Whether you are being introduced to the world of mortgages as a First Time Buyer in Manchester or are going through the process of Moving House in Manchester, you will realise that there are lots of various types of mortgages offered.
Various mortgages are more popular than others, and some may even be difficult to find. As your friendly Mortgage Broker in Manchester, we have compiled a list of some of the most common mortgage types you might encounter.
Here Malcolm has compiled a playlist of videos to explain the different types of mortgages available in Manchester. Below you will also find one of our moneymanTV episodes for each mortgage type, and we hope you find them helpful! Watch more useful Mortgage Guides on moneymanTV or go directly to our “Mortgages Explained” playlist here.
A fixed-rate mortgage means that your mortgage payments will stay the same for a set period. You can set the length you want to fix your costs for, typically 2, 3, or 5 years or longer. No matter what happens to inflation, interest rates, or the economy, you know that your mortgage payment, usually your biggest outgoing, will not change.
A tracker mortgage indicates that your interest rate will track the Bank of England’s base rate. Meaning, the lender that you are with does not set the rate themselves. You will be paying a percentage above the Bank of England base rate. For example, if the base rate is 1% and you are tracking at 1% above the base rate, that means you will be paying a rate of 2%.
When you take out a repayment mortgage, meaning each month you are paying capital and interest combined, as long as you keep your payments going for the full length of the mortgage term.

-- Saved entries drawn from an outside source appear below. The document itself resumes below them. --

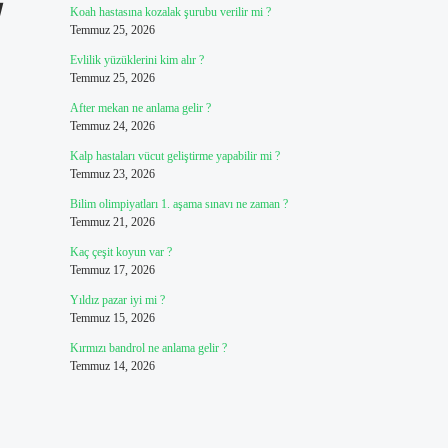
u
Koah hastasına kozalak şurubu verilir mi ?
Temmuz 25, 2026
Evlilik yüzüklerini kim alır ?
Temmuz 25, 2026
After mekan ne anlama gelir ?
Temmuz 24, 2026
Kalp hastaları vücut geliştirme yapabilir mi ?
Temmuz 23, 2026
Bilim olimpiyatları 1. aşama sınavı ne zaman ?
Temmuz 21, 2026
Kaç çeşit koyun var ?
Temmuz 17, 2026
Yıldız pazar iyi mi ?
Temmuz 15, 2026
Kırmızı bandrol ne anlama gelir ?
Temmuz 14, 2026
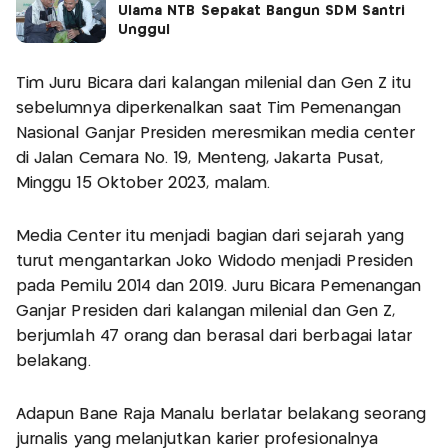
Ulama NTB Sepakat Bangun SDM Santri
Unggul
Tim Juru Bicara dari kalangan milenial dan Gen Z itu
sebelumnya diperkenalkan saat Tim Pemenangan
Nasional Ganjar Presiden meresmikan media center
di Jalan Cemara No. 19, Menteng, Jakarta Pusat,
Minggu 15 Oktober 2023, malam.
Media Center itu menjadi bagian dari sejarah yang
turut mengantarkan Joko Widodo menjadi Presiden
pada Pemilu 2014 dan 2019. Juru Bicara Pemenangan
Ganjar Presiden dari kalangan milenial dan Gen Z,
berjumlah 47 orang dan berasal dari berbagai latar
belakang.
Adapun Bane Raja Manalu berlatar belakang seorang
jurnalis yang melanjutkan karier profesionalnya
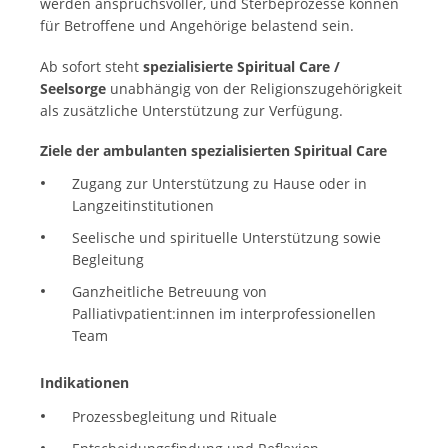
werden anspruchsvoller, und Sterbeprozesse können
für Betroffene und Angehörige belastend sein.
Ab sofort steht
spezialisierte Spiritual Care /
Seelsorge
unabhängig von der Religionszugehörigkeit
als zusätzliche Unterstützung zur Verfügung.
Ziele der ambulanten spezialisierten Spiritual Care
Zugang zur Unterstützung zu Hause oder in
Langzeitinstitutionen
Seelische und spirituelle Unterstützung sowie
Begleitung
Ganzheitliche Betreuung von
Palliativpatient:innen im interprofessionellen
Team
Indikationen
Prozessbegleitung und Rituale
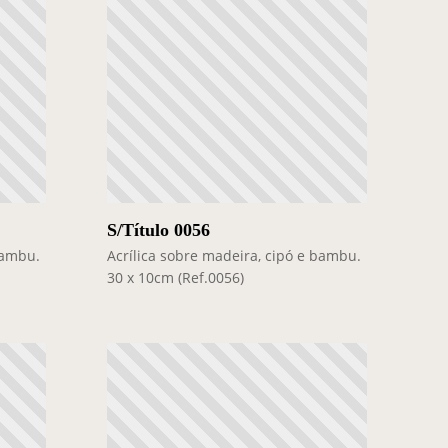
S/Título 0056
bambu.
Acrílica sobre madeira, cipó e bambu.
30 x 10cm (Ref.0056)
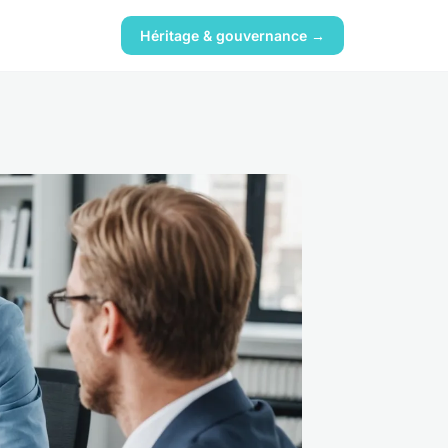
Héritage & gouvernance →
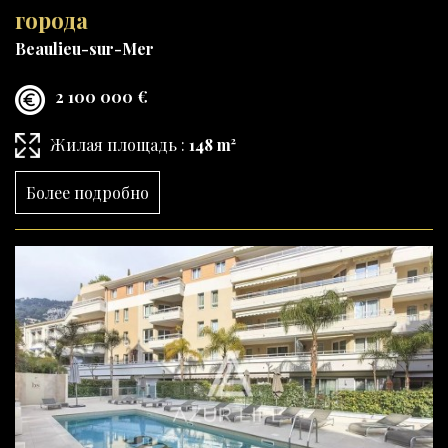
города
Beaulieu-sur-Mer
2 100 000 €
Жилая площадь :
148 m²
Более подробно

The mortgage balance is guaranteed to get paid off at the end, and the property becomes yours.
This is the most risk-free way to pay your capital back to the lender, in the early years it is mainly the interest that you are paying and your balance will reduce very slowly especially if you have taken out a 25, 30 or 35-year term. This situation switches in the last ten years or so of your mortgage, where your payments are paying off more capital than interest and the balance will come down much faster.
Whilst many buy to let mortgages in Manchester get set up on an interest-only basis, it is much more challenging to get a residential property on an interest-only basis. It is much less likely for lenders to offer an interest-only product now.
However, there are certain circumstances where this can be an option. These include downsizing when you are older or have other investments that you will use to pay the capital back. Lenders are stringent when it comes to offering these products now, and the loan to values are a lot lower than before.
Initially becoming popular in Australia, Offset Mortgages are a flexible type of Mortgage Arrangement. Due to there being a lot more to these than the average mortgage, the interest rates can be slightly higher. Offset Mortgages give you the ability to potentially overpay your mortgage, underpay your mortgage or pay off a lump sum.
The main attraction of these types is that your chosen lender will open up a savings account to run alongside your mortgage account. As an example, we’ll say that you take out a £100,000 mortgage but in your savings, you already have £30,000. You can then put that £30,000 into your new savings account and only pay interest on the remaining £70,000. The idea behind this is that if you keep your payments up as normal per month, then you’re able to pay off the mortgage earlier and with less interest.
Similar to Fixed-Rate mortgages, Capped Rates have a maximum amount that a customer will pay each month with a maximum interest rate. With that in mind, if you’re capped at say 5%, you’ll never go higher than 5%. Where these can be more beneficial, however, is if interest rates start to drop. So for example, if the rates dropped to 4%, 3% or 2%, then your mortgage will do the same.
Flexible mortgages allow you to underpay and overpay by unlimited amounts. Underpayments are only allowed if you’ve overpaid first and have agreed with a lender to do so. This, however, is not something that we recommend. Overpayments can be fairly beneficial though, as you could end up paying off the mortgage early and with significantly less interest. Mortgage flexibility is normally a feature of Offset Mortgages, which you can read about above.